FnC, most guys I know fish from yak with lures and live baits and they keep their catch on the stringer. So cooler is not really needed. I'm no yakker, but cutting in the yak and leave a trail of blood in the shark invested water to your feet aint my kinda fishing. Althou I wear baitbox wading in the same water.


----------



## cygnus-x1 (Oct 12, 2005)

The whole stringer thing would worry me more than cutting up bait. Many fish you hook, especially hook oddly or deep, bleed so a stringer full of bleeding fish ain't the ticket either.

What is needed is a towable catch holding yak like device. A small square floating thing that won't tip over in 3-4 waves. pull it close toss the fish in and let drift away again. Someone come up with this please! It would be great for 'Socialistic' fishing event (I think I get y'alls use of the term now  )


----------



## TunaFish (Aug 16, 2001)

cygnus-x1 said:


> What is needed is a towable catch holding yak like device. A small square floating thing that won't tip over in 3-4 waves. pull it close toss the fish in and let drift away again.


Doug,

The only flaw I see is this. Suppose you throw 2 spots in there, then you catch a nice 20'' blue and toss it in. By the time you're done, you'll be left with a blue and 2 skeletons!!!


----------



## cygnus-x1 (Oct 12, 2005)

TunaFish said:


> Doug,
> 
> The only flaw I see is this. Suppose you throw 2 spots in there, then you catch a nice 20'' blue and toss it in. By the time you're done, you'll be left with a blue and 2 skeletons!!!


Datz OK ... more bones for da Soup


----------



## fishbait (Nov 11, 2005)

cygnus-x1 said:


> The whole stringer thing would worry me more than cutting up bait. Many fish you hook, especially hook oddly or deep, bleed so a stringer full of bleeding fish ain't the ticket either.
> 
> What is needed is a towable catch holding yak like device. A small square floating thing that won't tip over in 3-4 waves. pull it close toss the fish in and let drift away again. Someone come up with this please! It would be great for 'Socialistic' fishing event (I think I get y'alls use of the term now  )

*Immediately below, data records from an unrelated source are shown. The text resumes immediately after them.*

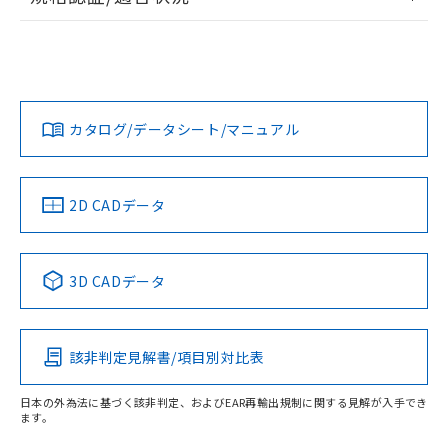
ログイン/会員登録
EU RoHS
注意事項・凡例
UL認証
CSA認証
CEマーキング
L: 2mm以上、φd: 20mm以上、D: 2mm以上、m: 18mm以
上、n: 20mm以上
Yes
Yes
Yes
金属埋め込み
対応状況
対応予定月
※1
※2
ダウンロードデータをご利用いただく前に、以下を必ずお読
みください。
カタログ/データシート/マニュアル
対応済み
ソフトウェアの使用条件
LR型式承認
DNV型式承認
BV型式承認
KR型式承
タイムチャート
（イギリス
（ノルウェー
（フランス
（韓国
船舶規格）
船舶規格）
船舶規格）
船舶規格
中国 RoHS
注意事項・凡例
2D CADデータ
No
No
No
No
l: 4mm以上、φd: 20mm以上、D: 4mm以上、m: 18mm以
上、n: 20mm以上
中国 RoHS表
※1 ※2
検出領域
3D CADデータ
この製品の規格認証/適合状況ページへ
Pb
Hg
Cd
Cr(VI)
その他の認証はこちらのページからご検索ください
該非判定見解書/項目別対比表
X
O
O
O
日本の外為法に基づく該非判定、およびEAR再輸出規制に関する見解が入手でき
ます。
"対応済み"や非含有の記載がされた商品であっても、流通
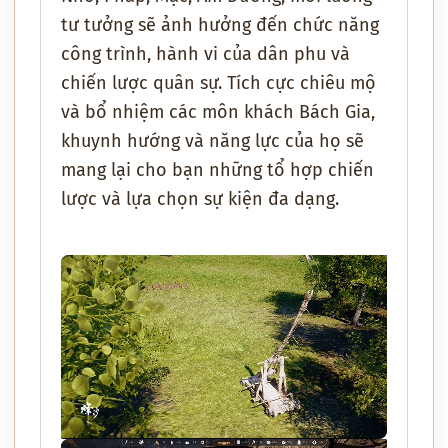
tư tưởng sẽ ảnh hưởng đến chức năng
công trình, hành vi của dân phu và
chiến lược quân sự. Tích cực chiêu mộ
và bổ nhiệm các môn khách Bách Gia,
khuynh hướng và năng lực của họ sẽ
mang lại cho bạn những tổ hợp chiến
lược và lựa chọn sự kiện đa dạng.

Actually, I bought something like what you are describing. Haven't tried it out on the water, but it's called a coleman cooler float. Here's a pic.


----------



## fingersandclaws (Oct 17, 2005)

Thanks for bringing it you butt. I understand that in hindsight we really didn't need it b/c we didn't catch anything . . . but maybe you could have let me in on that nifty little thing!!!!


----------



## fishbait (Nov 11, 2005)

fingersandclaws said:


> Thanks for bringing it you butt. I understand that in hindsight we really didn't need it b/c we didn't catch anything . . . but maybe you could have let me in on that nifty little thing!!!!


What are you talking about! You seen it already. I got it the last time we went to catch spiny whelks. Dang those things get heavy!


----------



## okimavich (Nov 13, 2006)

e-mag said:


> you guys forgot to invite me!


Doh, indeed! Sorry we forgot to contact you E.


----------



## e-mag (Jun 15, 2006)

are you guys ready for round #2? i'm headed there this weekend(fri-sun).


----------



## can't fish today (Oct 8, 2003)

fishbait said:


> Actually, I bought something like what you are describing. Haven't tried it out on the water, but it's called a coleman cooler float. Here's a pic.


Fish, let us know how much that slows your paddling. Looks like a good solution if it don't interfere too much.


----------



## okimavich (Nov 13, 2006)

can't fish today said:


> Fish, let us know how much that slows your paddling.


Um. Uh. Yeah. How much it slows his paddling down? It may speed him up . . . in the direction that the current is flowing.


----------



## fingersandclaws (Oct 17, 2005)

can't fish today said:


> Fish, let us know how much that slows your paddling. Looks like a good solution if it don't interfere too much.



Don't worry about it slowing Fishbait down, that cooler will probably be empty at the end of the trip anyways  

E-mag, got a wedding to go to this weekend, but I would've jumped at it. I learned a TON about fishing CHSP. Usually I just check the tides and weather and think that I've done research. CHSP is a place where wind direction, water temps, and clarity come into play much more than the places I normally fish. Wind from a certain direction can either make or break your trip and it could be the difference between the trip I just had versus eating flounder for the next week


----------



## cygnus-x1 (Oct 12, 2005)

I look forward to learning from you all.

I have to admit I would not have made that trip if it was my first time or two on a yak. I plan to stay in calm waters during some daylight for awhile before I get too adventurous. 3-4' waves is rough water in a yak!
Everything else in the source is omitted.